▶ TASK TO CARRY OUT:
Go through the entries below. Copy out every line that contains "mais".

▶ Transcribed page contents:

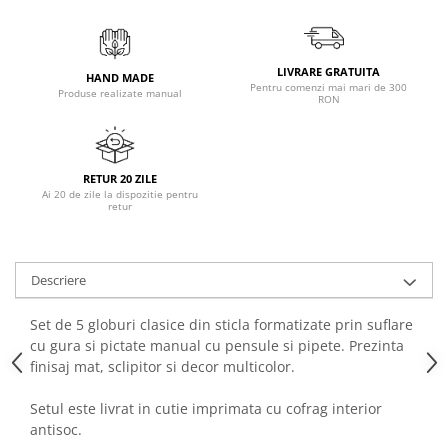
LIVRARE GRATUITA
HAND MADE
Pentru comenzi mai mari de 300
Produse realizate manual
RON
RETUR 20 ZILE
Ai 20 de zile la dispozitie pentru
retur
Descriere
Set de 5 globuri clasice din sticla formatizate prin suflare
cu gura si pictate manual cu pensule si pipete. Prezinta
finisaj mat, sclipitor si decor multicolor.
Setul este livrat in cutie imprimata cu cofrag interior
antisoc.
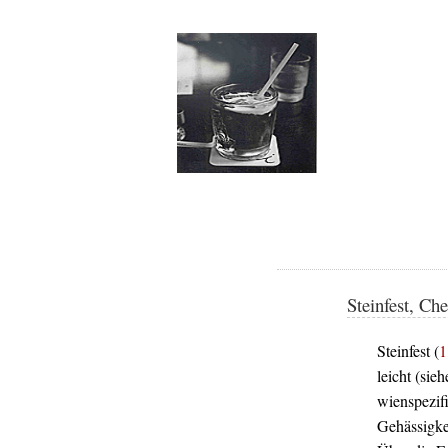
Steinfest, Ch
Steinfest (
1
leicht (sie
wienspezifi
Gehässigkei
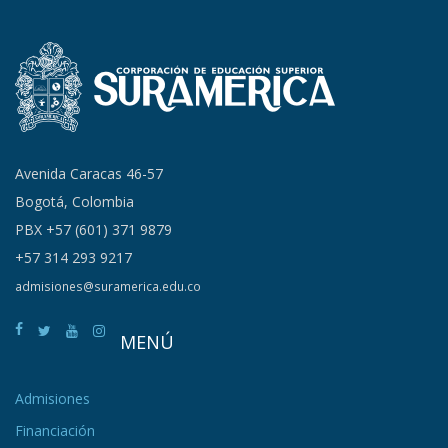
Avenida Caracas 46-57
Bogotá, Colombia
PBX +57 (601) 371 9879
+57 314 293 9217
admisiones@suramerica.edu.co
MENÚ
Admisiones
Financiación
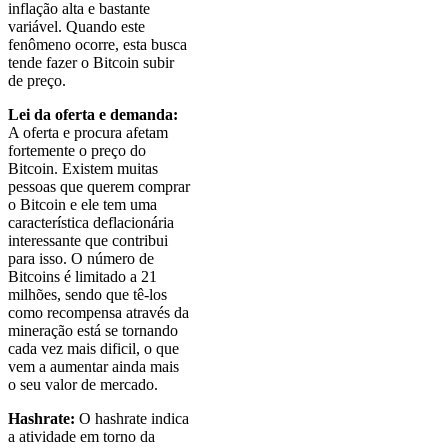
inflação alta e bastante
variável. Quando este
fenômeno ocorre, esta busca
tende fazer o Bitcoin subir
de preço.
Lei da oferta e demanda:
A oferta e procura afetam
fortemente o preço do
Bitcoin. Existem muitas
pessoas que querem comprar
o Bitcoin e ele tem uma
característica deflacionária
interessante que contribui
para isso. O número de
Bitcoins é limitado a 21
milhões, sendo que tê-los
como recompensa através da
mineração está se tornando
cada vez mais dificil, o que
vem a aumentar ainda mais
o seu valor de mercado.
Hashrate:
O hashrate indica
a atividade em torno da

▶ EXERCISE RESULT:
cada vez mais dificil, o que
vem a aumentar ainda mais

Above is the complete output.